Were Suarez to undo Manchester United with the kind of moment that eliminated Mansfield Town from the FA Cup, it would feel all the sweeter for him – and not necessarily because of the unsavoury incident involving Patrice Evra which saw Suarez suspended for eight games for racial abuse. Rather for reasons much deeper.

Since that acrimonious day at Anfield on 15 October 2011, the term "cultural misunderstanding" has followed Suarez as a joke. But on another level the forward absolutely personifies another cultural difference that goes back much further. As all who knew him growing up attest, it is the key to comprehending why he gets involved in so much controversy without any apparent contrition – and why he will keep doing so.

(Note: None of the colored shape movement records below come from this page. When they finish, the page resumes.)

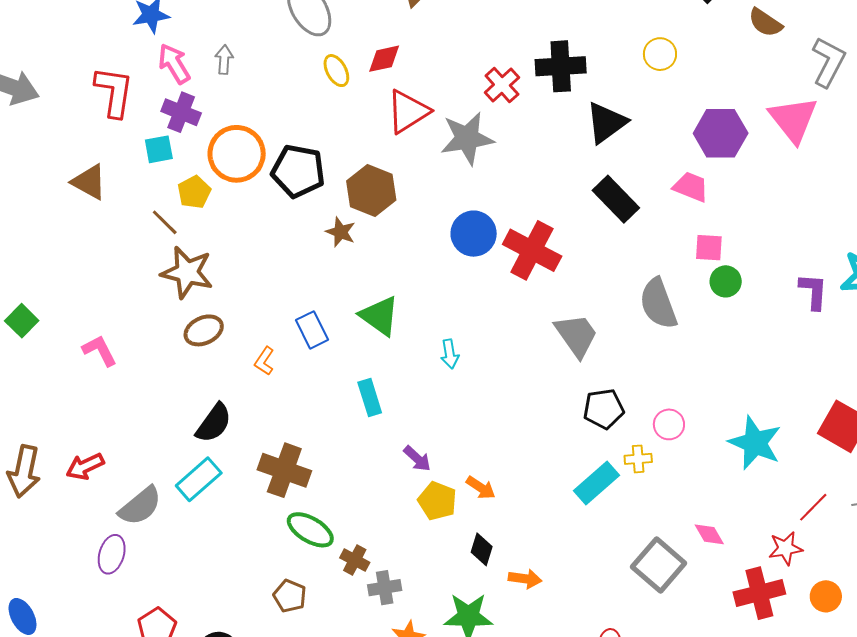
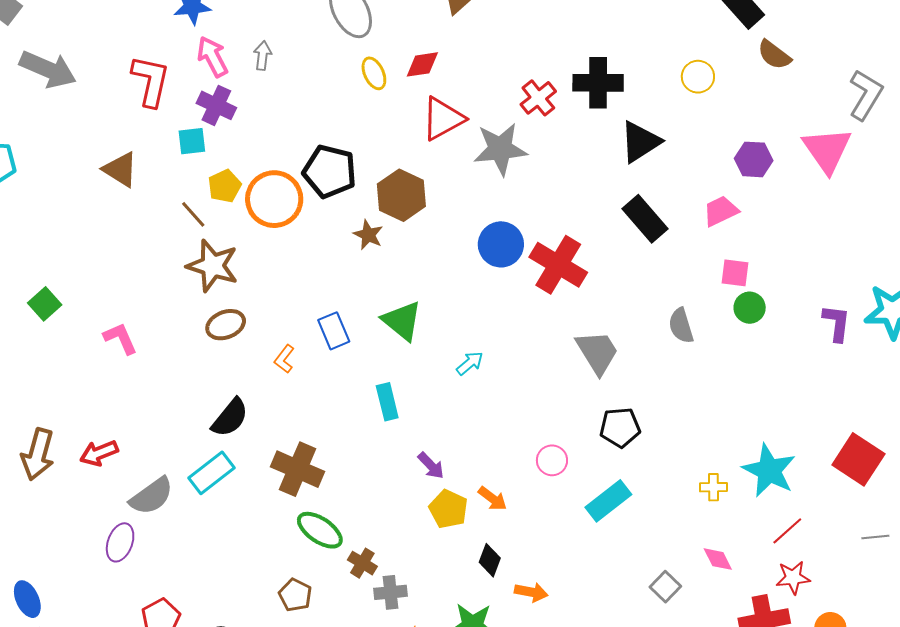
brown semicircle: (765, 23) -> (774, 55), moved
purple hexagon: (721, 133) -> (754, 159), size x0.7
orange circle: (237, 154) -> (274, 199), moved
pink trapezoid: (691, 187) -> (721, 211), turned -51
gray semicircle: (658, 304) -> (681, 326), size x0.7
cyan arrow: (450, 354) -> (470, 363), turned -124
pink circle: (669, 424) -> (552, 460), moved
yellow cross: (638, 459) -> (714, 487), moved
red line: (813, 507) -> (787, 531), moved
gray square: (659, 565) -> (665, 587), size x0.6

When English settlers brought football to South America the sport seamlessly transported, but the Corinthian spirit with which it was formalised did not. Integrating the game into a different culture which was not so conditioned to respect authority, the locals from either side of the River Plate approached it differently.

Flair was favoured over physicality, innovation over order and mischief over fair play. This style was known as viveza criolla – "native cunning" – and became a fundamental building block of football in Argentina and Uruguay. The anthropologist Eduardo P Archetti likened it to the tango, and wrote that it involved a "capacity to cheat where necessary".

One of its core tenets is to "gain a psychological edge wherever and whenever possible" – all the more so if it is against your biggest rivals, as El Pais journalist Daniel Rosa explains: "There's an expression in Uruguay about how you want to win. If it's in the last minute and with a moment that enrages your opponent, all the better. That is viveza: knowing how to gain any advantage."

Pulling it off is admired as invention rather than abhorred as immoral. The ultimate example is Diego Maradona's "Hand of God" goal against England in 1986, but Uruguay has its own mythic moments – from Obdulio Varela unnerving Brazil in 1950 to the aggression of 1986.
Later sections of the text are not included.